The situation indicates that the Indian security establishment is under political pressure from, or on the same page as, the ruling BJP that seeks to push for a “final solution” to Kashmir. A keen Kashmir watcher told me that BJP has not enough experience in governing India to understand that Kashmir has been a graveyard of political hubris and the BJP and its ideological father RSS’ adventurism could cost the Indian state, and the Subcontinent, heavily.

The latest scaremongering has also exposed inherent Indian contradictions about Kashmir. In one of his speeches delivered in Kashmir, Modi asked Kashmiris to opt between “tourism and terrorism.” 

New Delhi always sees tourism as a solution to the ills facing the beautiful valley.

By asking tourists to leave during the peak tourism season, India showed disregard for the local economy that has already been imperilled by a series of “security measures.”

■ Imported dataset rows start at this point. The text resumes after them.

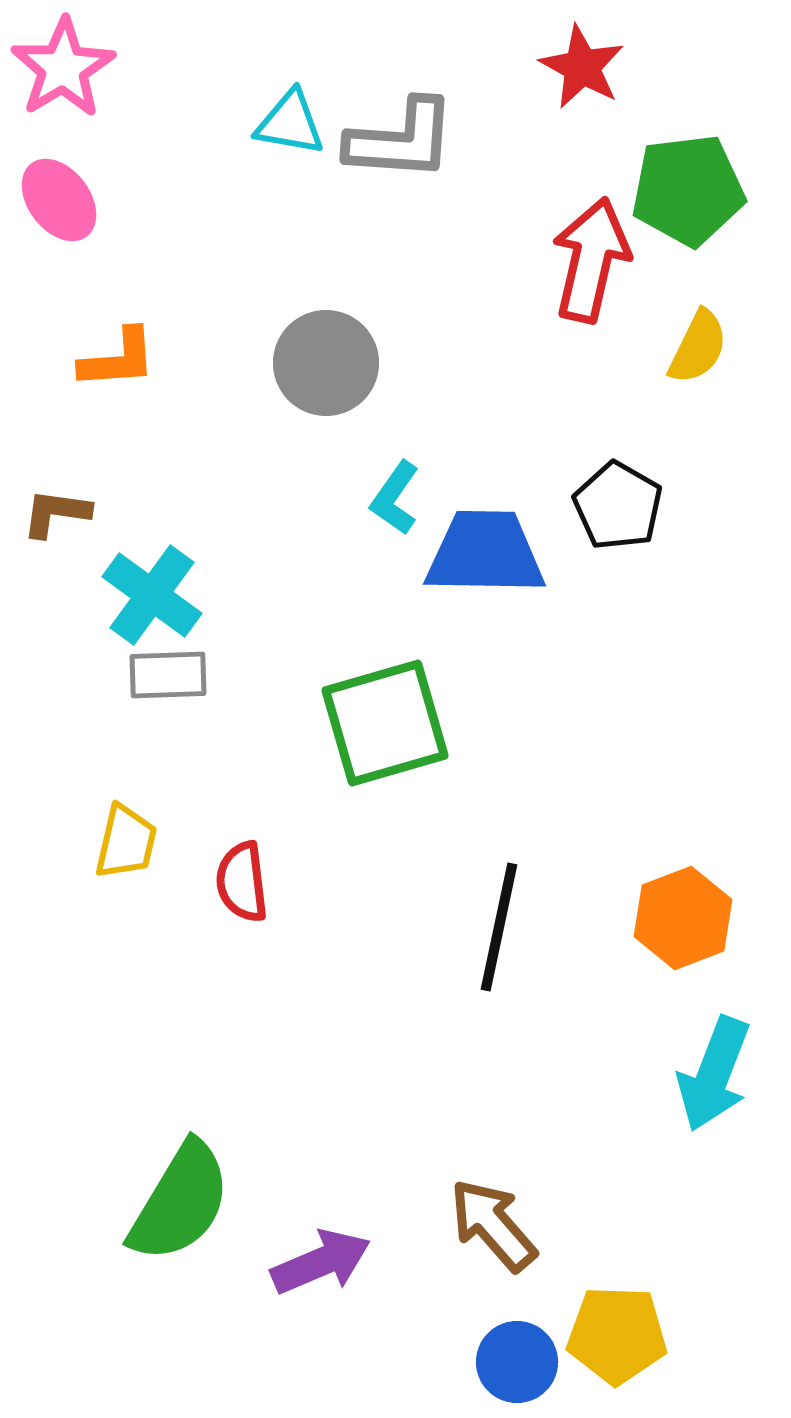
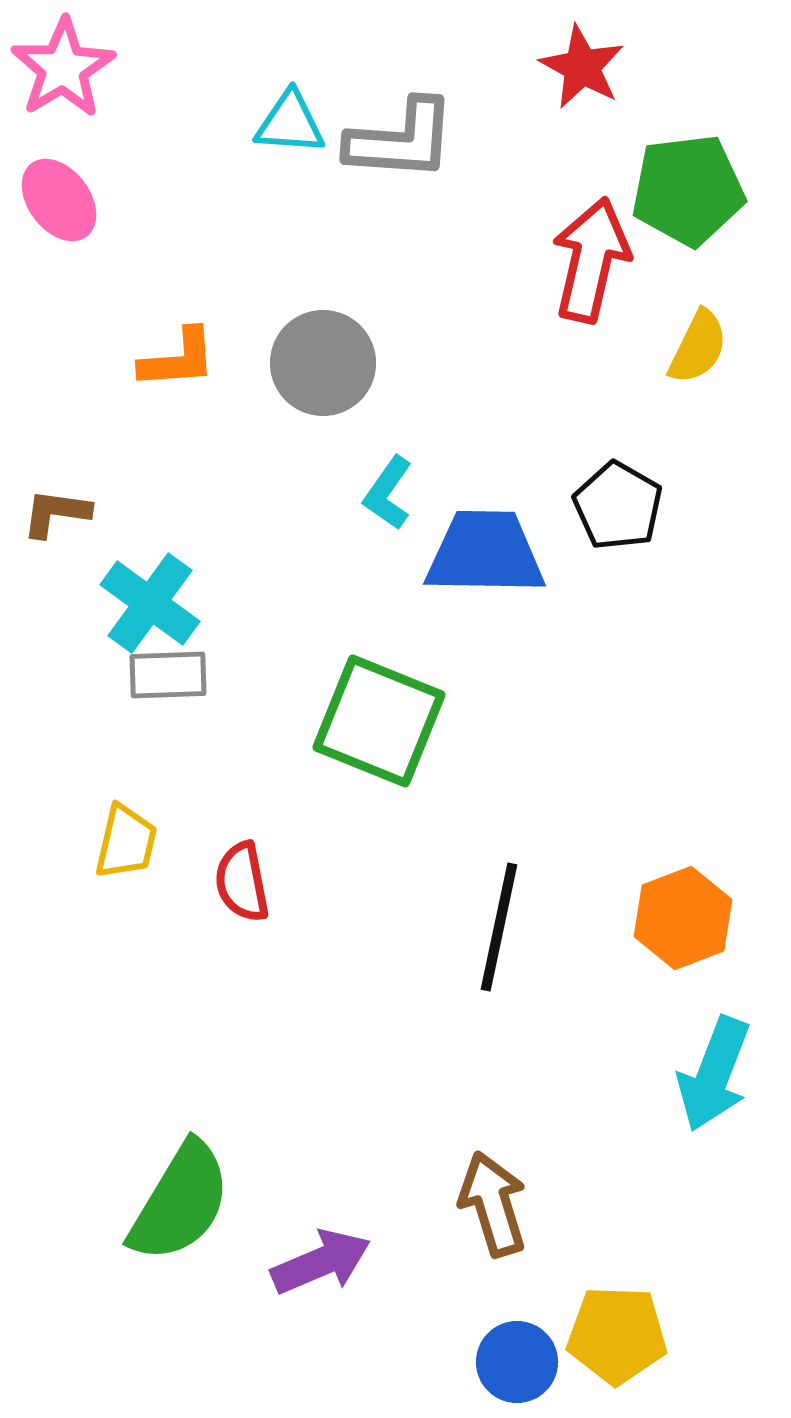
cyan triangle: rotated 6 degrees counterclockwise
orange L-shape: moved 60 px right
gray circle: moved 3 px left
cyan L-shape: moved 7 px left, 5 px up
cyan cross: moved 2 px left, 8 px down
green square: moved 6 px left, 2 px up; rotated 38 degrees clockwise
red semicircle: rotated 4 degrees counterclockwise
brown arrow: moved 21 px up; rotated 24 degrees clockwise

By creating a scare only a few days ahead of Eid, the ruling Hindu nationalists once again demonstrated deep antipathy towards the sentiments of Muslims. At the same time, by cancelling the annual Hindu pilgrimage to a cave shrine in Kashmir 15 days ahead of its scheduled completion, citing “terror threats”, they demonstrated how adept they are at using religion towards political ends. The pilgrimage wasn’t cancelled when insurgents fired at a bus carrying pilgrims, killing seven of them in 2017.

More hardship ahead

Even though Kashmiris are likely to endure more hardship, it is possible that at the end of the BJP's political adventurism, the Kashmiris won't be complaining. One good example is how the rise of the BJP in recent years has made pro-India politicians of Kashmir totally surplus to requirement. In fact, these politicians, by now discarded by New Delhi, got together on Sunday night and “vowed to defend Kashmir’s” unique political status.

The military build-up and the attendant miseries wrought upon Kashmiris have also vindicated the separatist leadership’s claim that electoral democracy has only been a facade for authoritarian rule in Kashmir.

This has been amply demonstrated by the treatment meted out to pro-India politicians, who, until recently, were the only fig leaf for Indian rule in Kashmir. These politicians, locally despised as “agents of New Delhi”, would be paraded before the world as the only true representatives of Kashmir. But, according to Mehbooba Mufti, who was the chief minister of the region until last year, the police had ordered hotel owners to not host any of them for meetings.

Whether its aim is to unilaterally effect political changes in Kashmir while disregarding the people’s sentiments, or pin Pakistan down, India has unwittingly told the world that the plight of Kashmiris could not be ignored for long.